By Nigel Smith
BUOYED by the success of their 2011 Alice’s Adventures in Wonderland, choreographer Christopher Wheeldon and composer Joby Talbot teamed up again with designer Bob Crowley to create their next full-length work for the Royal Ballet – The Winter’s Tale. Premiered in 2014, the work quickly cemented itself into the repertoire, and is back onstage again at the Royal Opera House this season.
We were invited to view the production on Wednesday at FACT Liverpool, as it was screened live to cinemas across the world.
Shakespeare’s play can be problematic to stage, but it explores such elemental emotions and has such breadth of time and place that it lends itself beautifully to interpretation through movement.
In the prologue and first act, Ryoichi Hirano takes over the role of Leontes (originally created by Edward Watson) and, opposite Lauren Cuthbertson’s exquisite Hermione, gives extraordinary depth to the toxic jealousy of the character. The angular, convulsive choreography of the part somehow reveals the tortured mind of the crazed king more than any words could manage, as he descends into the mire of rage that will eventually consume both his wife and son. Alongside them is Matthew Ball as Polixenes, the third vertex of Leontes’ imagined love triangle. A member of the company in the work’s first outing, it’s easy to see from his perfect fit in this part, and his elegant delivery of it, how he has risen to the rank of First Soloist. A native of Liverpool, I’m sure he was aware that he had a loyal following of family and friends cheering him on from the cinema here in his home town.
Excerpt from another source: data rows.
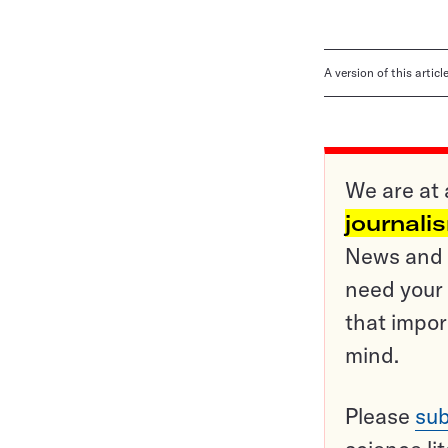
A version of this artic
We are at 
journali
News and o
need your 
that impor
mind.
Please
sub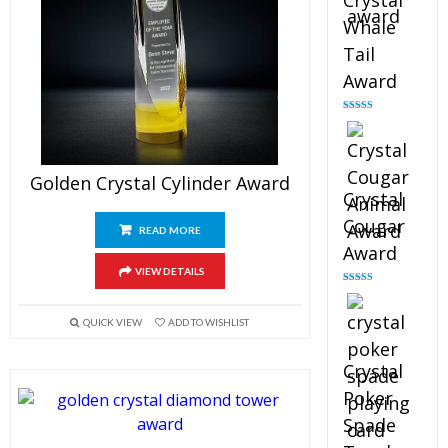
Crystal
Whale
Tail
Award
Rated
4.90
out of 5
Golden Crystal Cylinder Award
Crystal
Cougar
READ MORE
Award
VIEW DETAILS
Rated
4.89
out of 5
QUICK VIEW
ADD TO WISHLIST
Crystal
Poker
Spade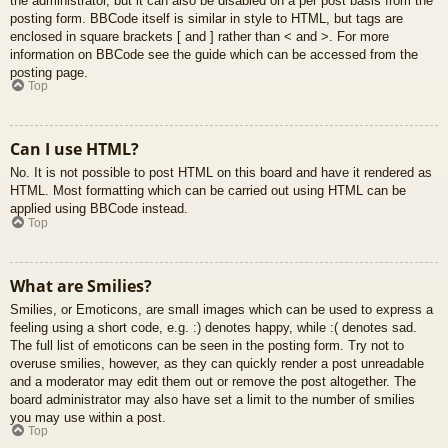
the administrator, but it can also be disabled on a per post basis from the
posting form. BBCode itself is similar in style to HTML, but tags are
enclosed in square brackets [ and ] rather than < and >. For more
information on BBCode see the guide which can be accessed from the
posting page.
Top
Can I use HTML?
No. It is not possible to post HTML on this board and have it rendered as
HTML. Most formatting which can be carried out using HTML can be
applied using BBCode instead.
Top
What are Smilies?
Smilies, or Emoticons, are small images which can be used to express a
feeling using a short code, e.g. :) denotes happy, while :( denotes sad.
The full list of emoticons can be seen in the posting form. Try not to
overuse smilies, however, as they can quickly render a post unreadable
and a moderator may edit them out or remove the post altogether. The
board administrator may also have set a limit to the number of smilies
you may use within a post.
Top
It is toward the close of this first act, as Antigonus flees with Leontes’ banished daughter Perdita, that Bob Crowley’s stark, geometrical sets begin to melt into something more ephemeral, with some stunning use of projections onto billowing, painted silks.
If the first act is dark and brooding, the second bursts into light and colour in the Bohemia scene. Here, some 16 years later, we meet Perdita, who has fallen for Florizel, Actually the son of Polixenes but who masquerades as a shepherd boy. Sarah Lamb and Vadim Muntagirov make a beautiful pairing as the young lovers, in this act’s extended duets. There is a sense of unalloyed joy and freedom about the movement and its execution here, and this is where the choreography has its most traditionally classical feel. Watch out for the onstage band too, including the addition of some interesting musical textures from dulcimer and accordion. It’s Matthew Ball’s turn to be consumed with rage when his Polixenes sees that his son intends to marry a shepherd’s daughter, and this is the cue for more melting of settings as the scene shifts into flight, this time by sea.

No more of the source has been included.